Mar 22

Missing Adults: Runaways, Pseudocides

When things in life get too rough many responsible people throw up their hands and declare, “I just want to run away.” But who in fact do become the missing adults? Because most reconsider, realizing the dire consequences should they actually ignore those responsibilities they’re currently loathing.

Sophie LaphamThe Guardian: “Whether adults go missing intentionally or unintentionally, there is almost always vulnerability involved.”

Research conducted by the Universities of Glasgow and Dundee several years ago regarding the phenomenon of missing persons revealed that 36% were adults, 75% of which had diagnosed mental health problems (Independent). The latter statistic may indicate that many cases involved less than fully intentional or rational motives.

Unlike many runaway teens, adults who flee often try to devise a find-me-proof plan. Interestingly, most interviewed for the UK research didn’t go far from home but hid relatively nearby: “For the majority of adults, their journeys involved staying local and visiting familiar places. The risks for some adults was balanced by the recognition that ‘if I had gone somewhere I didn’t know, it would have been a lot harder to get through the next few days because I wouldn’t know where anything was’.”

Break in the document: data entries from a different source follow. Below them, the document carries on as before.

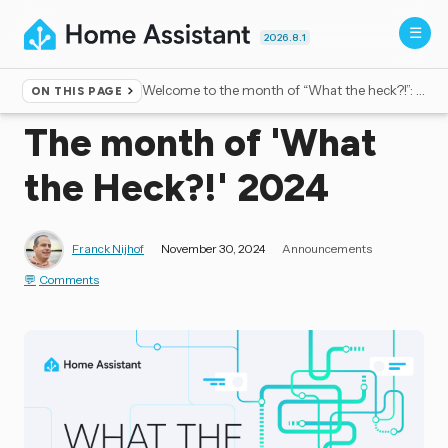
2026.8.1
Welcome to the month of “What the heck?!”: Third edition
ON THIS PAGE
Home
▸
Blog
The month of 'What
the Heck?!' 2024
Franck Nijhof
November 30, 2024
Announcements
Comments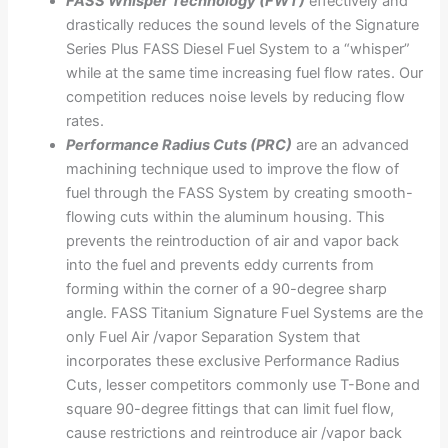
FASS Whisper Technology (FWT)
effectively and
drastically reduces the sound levels of the Signature
Series Plus FASS Diesel Fuel System to a “whisper”
while at the same time increasing fuel flow rates. Our
competition reduces noise levels by reducing flow
rates.
Performance Radius Cuts (PRC)
are an advanced
machining technique used to improve the flow of
fuel through the FASS System by creating smooth-
flowing cuts within the aluminum housing. This
prevents the reintroduction of air and vapor back
into the fuel and prevents eddy currents from
forming within the corner of a 90-degree sharp
angle. FASS Titanium Signature Fuel Systems are the
only Fuel Air /vapor Separation System that
incorporates these exclusive Performance Radius
Cuts, lesser competitors commonly use T-Bone and
square 90-degree fittings that can limit fuel flow,
cause restrictions and reintroduce air /vapor back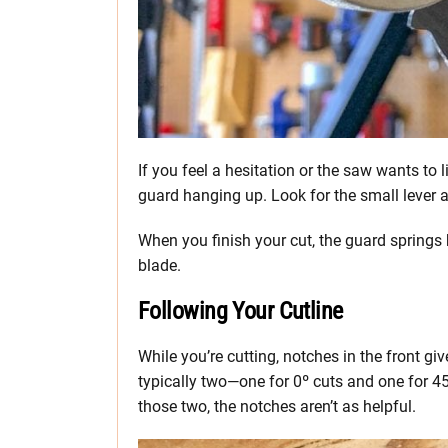
If you feel a hesitation or the saw wants to li
guard hanging up. Look for the small lever a
When you finish your cut, the guard springs b
blade.
Following Your Cutline
While you’re cutting, notches in the front gi
typically two—one for 0º cuts and one for 45º
those two, the notches aren’t as helpful.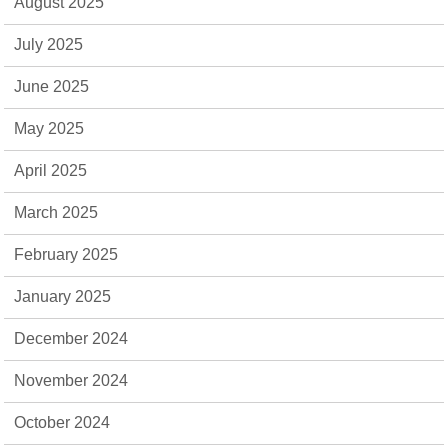
August 2025
July 2025
June 2025
May 2025
April 2025
March 2025
February 2025
January 2025
December 2024
November 2024
October 2024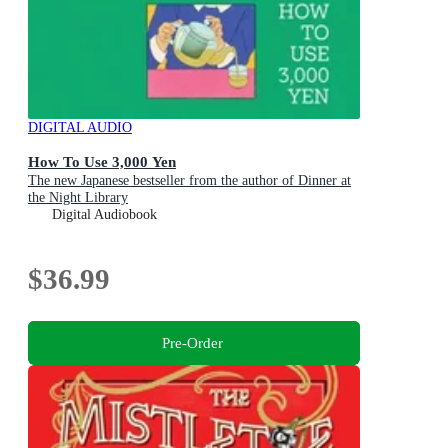
DIGITAL AUDIO
How To Use 3,000 Yen
The new Japanese bestseller from the author of Dinner at
the Night Library
Digital Audiobook
$36.99
Pre-Order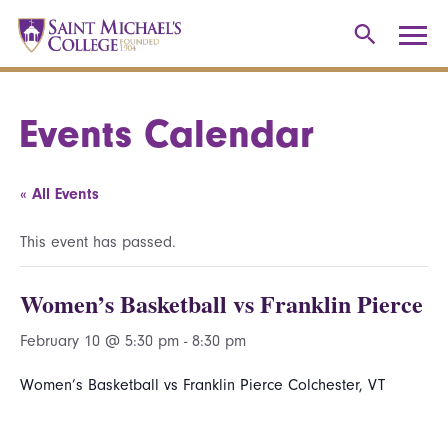
Events Calendar
« All Events
This event has passed.
Women’s Basketball vs Franklin Pierce
February 10 @ 5:30 pm
-
8:30 pm
Women’s Basketball vs Franklin Pierce Colchester, VT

From the University of Glasgow site: “The journeys are very stressful and although people may not know they are officially reported as missing, they realise someone may be trying to trace them. Many are unsure what will happen to them if they are located by the police, with some fearing arrest, and often they are surprised to be treated with sympathy and understanding.”

In this country intentional runners are sometimes referred to as maliciously missing. They are hiding and have reasons they don’t want to be found.

Then there’s the issue of pseudocide, about which Elizabeth Greenwood has a relatively new book. From the publisher’s blurb about Playing Dead: A Journey Through the World of Death Fraud (2016): “…[The author] learns that love is a much less common motive than money, and that making your death look like a drowning virtually guarantees you’ll be caught. (Disappearing while hiking, however, is a great way to go.)”

FactRetriever.com notes some other interesting points about missing adults in the U.S. Among them:

  • Minorities, those who suffer from mental disorders, and substance abusers who go missing often receive little attention from authorities and little sympathy from the press or public.
  • In most jurisdictions, missing persons cases receive low priority. Authorities are already working homicides, robberies, rapes, assaults, traffic issues, and crime prevention.
  • According to the National Crime Information Center (NCIC), 355,243 women were reported missing in 2010 compared to 337,660 men.
  • Scholars note that the media focuses more on women, especially white women, who go missing because of society’s apparent obsession with “damsels in distress.” In other words, people are interested in cases in which young, beautiful, often blond, girls have been abducted and are in need of rescue. This is called “the missing white woman syndrome.”
  • Frank Ahearn, a skiptracer (a term for people who find others), says that people intentionally go missing for usually two reasons: money or danger. Men usually leave because of money, and women because of danger. While the bulk of intentional disappearances were once men, more and more women now choose to bail out.